Theologe: Letztverantwortung liegt beim Menschen statt bei KI

Es war die erste Tagung in Deutschland zur Frage, was christliche und islamische Theologie zur KI-Revolution sagen, etwa im Bereich der Medizin. Fazit: KI-Systeme können sehr viel. Aber: „Sie verantworten keine Befunde.“

Künstliche Intelligenz (KI) durchdringt immer mehr Lebensbereiche. Und wirft ethische Fragen auf. Beispielsweise in der Medizin, etwa bei der Diagnosefindung beim Radiologen. Von Sonntag bis Dienstag fand in Stuttgart-Hohenheim eine Tagung zu „christlicher und islamischer Theologie angesichts digitaler Transformation“ statt. Es war die erste Konferenz zu dieser interreligiösen Fragestellung in Deutschland, wie Christian Ströbele von der Akademie der Diözese Rottenburg-Stuttgart betonte.

Der katholische Moraltheologe Alexis Fritz sprach über einen Anwendungsbereich, in dem der Einsatz von KI-Systemen schon teilweise Realität ist: die Bildauswertung und Diagnose beim Radiologen. Das Potenzial sei hier „dermaßen groß, dass die Anwendung von KI-Systemen bald zur ärztlichen Sorgfaltspflicht zählen wird“, sagte Fritz voraus. Radiologen durchleuchten Skelett, Herz oder Lunge mittels Röntgengeräten oder Magnetresonanztomographen (MRT). „In Zukunft handeln Ärzte mit Vorsatz fahrlässig, wenn sie keine KI-Systeme nutzen“, sagte Fritz. „KI-Systeme werden zum medizinischen Standard“, betonte der Professor für Moraltheologie an der Katholischen Universität Eichstätt-Ingolstadt.

Doch welche Autorität soll KI-Systemen zugesprochen werden? In der bisherigen klinischen Praxis laute der Grundsatz: „Nur jemand, der etwas weiß, hat auch etwas zu sagen.“ Wissen ist für Ärzte Macht. „Doch der Einsatz von KI-Systemen erschüttert die bestehende Wissens- und Machtstruktur“, sagte Fritz (47). KI-Systeme gewännen dort an Autorität, wo sie statistisch-nachweislich zu einer besseren Bildauswertung und Diagnose führten. Und ihre Performance lasse sich im direkten Vergleich zu Fachärzten durchaus sehen. „Gleichzeitig verantworten KI-Systeme keine Befunde“, mahnte der Moraltheologe.
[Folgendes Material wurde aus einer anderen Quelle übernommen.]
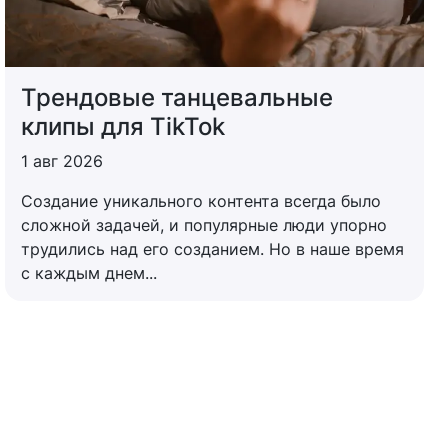
Трендовые танцевальные
клипы для TikTok
1 авг 2026
Создание уникального контента всегда было
сложной задачей, и популярные люди упорно
трудились над его созданием. Но в наше время
с каждым днем...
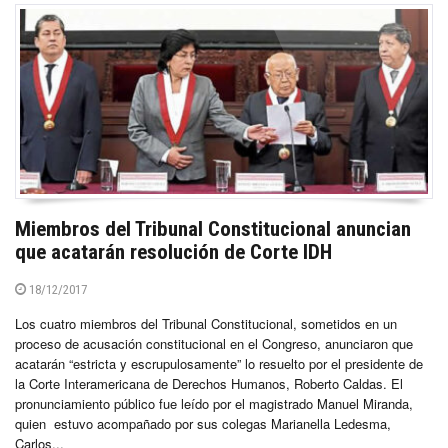
Miembros del Tribunal Constitucional anuncian
que acatarán resolución de Corte IDH
18/12/2017
Los cuatro miembros del Tribunal Constitucional, sometidos en un
proceso de acusación constitucional en el Congreso, anunciaron que
acatarán “estricta y escrupulosamente” lo resuelto por el presidente de
la Corte Interamericana de Derechos Humanos, Roberto Caldas. El
pronunciamiento público fue leído por el magistrado Manuel Miranda,
quien estuvo acompañado por sus colegas Marianella Ledesma,
Carlos...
Daher brauche es immer Menschen als Letztverantwortliche, die die Ergebnisse der KI-Systeme kontrollieren und einordnen müssten. Der Arzt müsse stets auch ohne KI fähig sein, zu einer professionellen, richtigen Diagnose zu kommen. „Das ist so wie Autofahren mit dem Navi. Manchmal muss man als Autofahrer eine andere Straße nehmen als die, die das Navi einem vorschlägt.“ Die Letztverantwortung liege „immer beim Menschen, nie bei der KI“, betonte der Moraltheologe.

Klar müsse auch sein, dass es keine Garantie auf eine richtige Diagnose gebe. Es dürfe „nicht so weit kommen, dass Ärzte aus Angst vor Sanktionen entweder KI lieber gar nicht nutzen oder aber sich ganz auf KI verlassen und stattdessen ihren eigenen Intuitionen und Kompetenzen nicht mehr trauen“.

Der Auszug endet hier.